Gary Queen, 53, took part in the arduous challenge to fundraise for Regain, an organisation that supports British sportsmen and women who have become paralysed by a sports injury.
And as if the challenge of dealing with the mountainous terrain of the African country’s Great Rift Valley and other major hurdles wasn’t enough, Mr Queen also stepped up to the task of helping the tetraplegic cyclists along their journey.
Many of the lithium batteries that would have powered their tricycles were prevented from entering Kenya by customs.
And so for the extent of the adventure, Mr Queen and the rest of the able-bodied pedallers taking part had to push along their disabled friends manually, up severe inclines and in sweltering temperatures.
Mr Queen said: “We acquired some wooden poles and attached them to the tricycles and used them to physically push the tetras along.
“This worked well over flat terrain but the hills – of which there were many – posed us with a massive challenge.
“In fact, on one day we had 22 kms (13 miles) of continuous uphill terrain to negotiate, reaching an altitude of some 8,000ft.”
Over the course of the cycle, Mr Queen also visited the Kenyan spinal hospital.

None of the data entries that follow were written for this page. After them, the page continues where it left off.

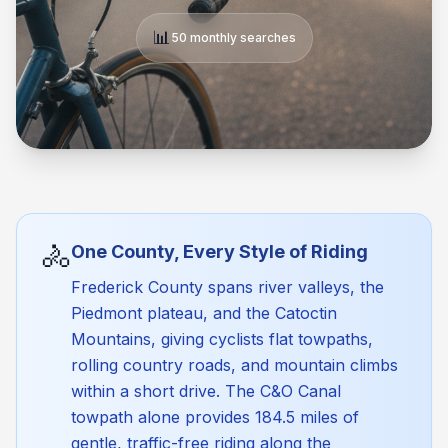
📊
50 monthly searches
🚴
One County, Every Style of Riding
Frederick County spans river valleys, the
Piedmont plateau, and the Catoctin
Mountains, giving cyclists flat towpaths,
rolling country roads, and mountain climbs
within a short drive. The C&O Canal
towpath alone provides 184.5 miles of
gentle, traffic-free riding along the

He added: “The facilities in the hospital were basic to say the least.
“Life in Kenya is challenging for able-bodied people, never mind tetras.
“Bladder and bowel management is non-existent and as a result of infection, most die quickly when released from hospital.”
The entire group taking part in the challenge generated £180,000 for Regain, and Mr Queen said he was “overwhelmed” by the support he received from friends, family and colleagues in the north-east that helped him to raise an impressive £4,000 and counting for the cause.
He added: “As an active father of a 17-year-old rugby player, it is frightening to think that any one of us could be at any time paralysed through a freak accident, whether it be on the sports field or just mistakenly diving into shallow water while on holiday.
“Regain provides these people with a purpose in life and a reason to get up in the morning.
“It helps them overcome massive mental hurdles of coping with their injury, particularly during the weeks post-accident.”